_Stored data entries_
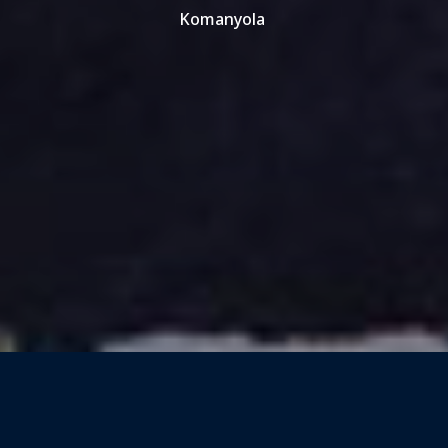
Komanyola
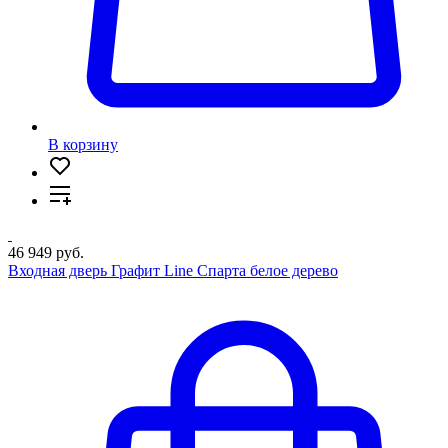
В корзину
46 949 руб.
Входная дверь Графит Line Спарта белое дерево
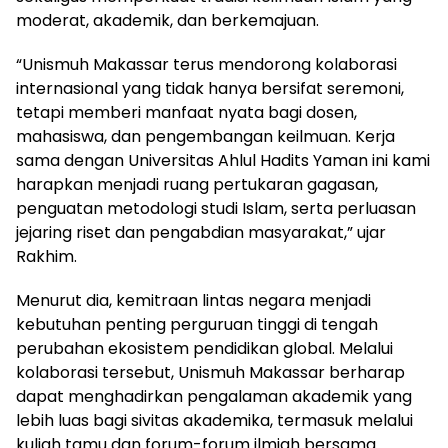
moderat, akademik, dan berkemajuan.
“Unismuh Makassar terus mendorong kolaborasi
internasional yang tidak hanya bersifat seremoni,
tetapi memberi manfaat nyata bagi dosen,
mahasiswa, dan pengembangan keilmuan. Kerja
sama dengan Universitas Ahlul Hadits Yaman ini kami
harapkan menjadi ruang pertukaran gagasan,
penguatan metodologi studi Islam, serta perluasan
jejaring riset dan pengabdian masyarakat,” ujar
Rakhim.
Menurut dia, kemitraan lintas negara menjadi
kebutuhan penting perguruan tinggi di tengah
perubahan ekosistem pendidikan global. Melalui
kolaborasi tersebut, Unismuh Makassar berharap
dapat menghadirkan pengalaman akademik yang
lebih luas bagi sivitas akademika, termasuk melalui
kuliah tamu dan forum-forum ilmiah bersama.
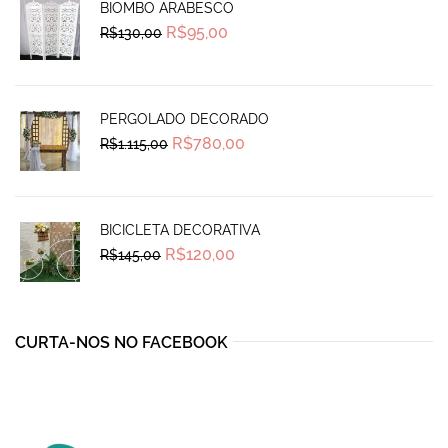
BIOMBO ARABESCO
Original
Current
R$
95,00
R$
130,00
price
price
was:
is:
R$130,00.
R$95,00.
PERGOLADO DECORADO
Original
Current
R$
780,00
R$
1.115,00
price
price
was:
is:
R$1.115,00.
R$780,00.
BICICLETA DECORATIVA
Original
Current
R$
120,00
R$
145,00
price
price
was:
is:
R$145,00.
R$120,00.
CURTA-NOS NO FACEBOOK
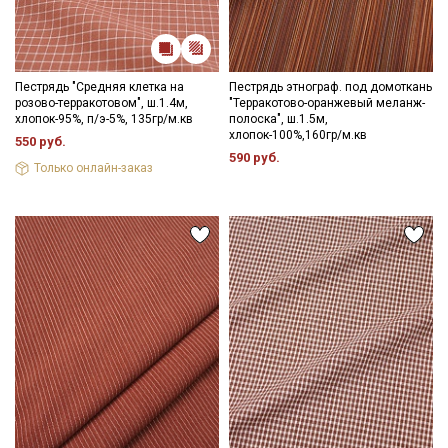
Пестрядь "Средняя клетка на
Пестрядь этнограф. под домоткань
розово-терракотовом", ш.1.4м,
"Терракотово-оранжевый меланж-
хлопок-95%, п/э-5%, 135гр/м.кв
полоска", ш.1.5м,
хлопок-100%,160гр/м.кв
550 руб.
590 руб.
Только онлайн-заказ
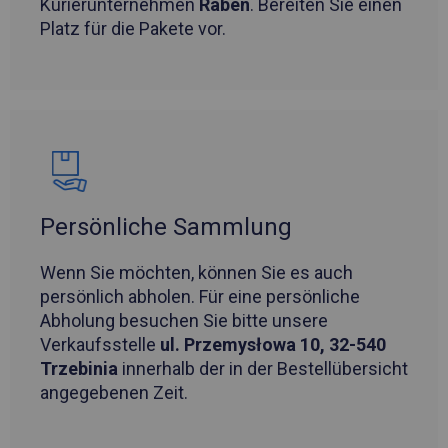
Kurierunternehmen
Raben
. Bereiten Sie einen
Platz für die Pakete vor.
Persönliche Sammlung
Wenn Sie möchten, können Sie es auch
persönlich abholen. Für eine persönliche
Abholung besuchen Sie bitte unsere
Verkaufsstelle
ul. Przemysłowa 10, 32-540
Trzebinia
innerhalb der in der Bestellübersicht
angegebenen Zeit.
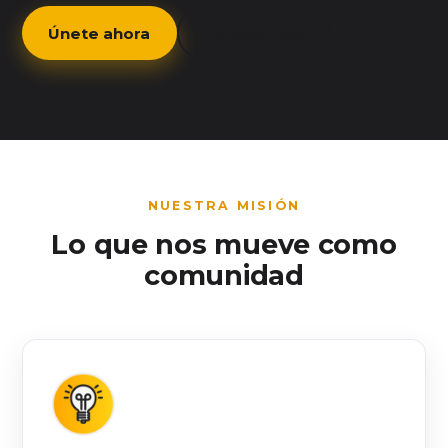
Únete ahora
Conoce más
NUESTRA MISIÓN
Lo que nos mueve como
comunidad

_Requirement_
Pictures are not part of the copy. Output only the lines from the one with "Только онлайн-заказ" through the final line of the records, exactly as given.

_Expected answer_
Только онлайн-заказ
Kurierunternehmen
Raben
. Bereiten Sie einen
Platz für die Pakete vor.
Persönliche Sammlung
Wenn Sie möchten, können Sie es auch
persönlich abholen. Für eine persönliche
Abholung besuchen Sie bitte unsere
Verkaufsstelle
ul. Przemysłowa 10, 32-540
Trzebinia
innerhalb der in der Bestellübersicht
angegebenen Zeit.
Únete ahora
Conoce más
NUESTRA MISIÓN
Lo que nos mueve como
comunidad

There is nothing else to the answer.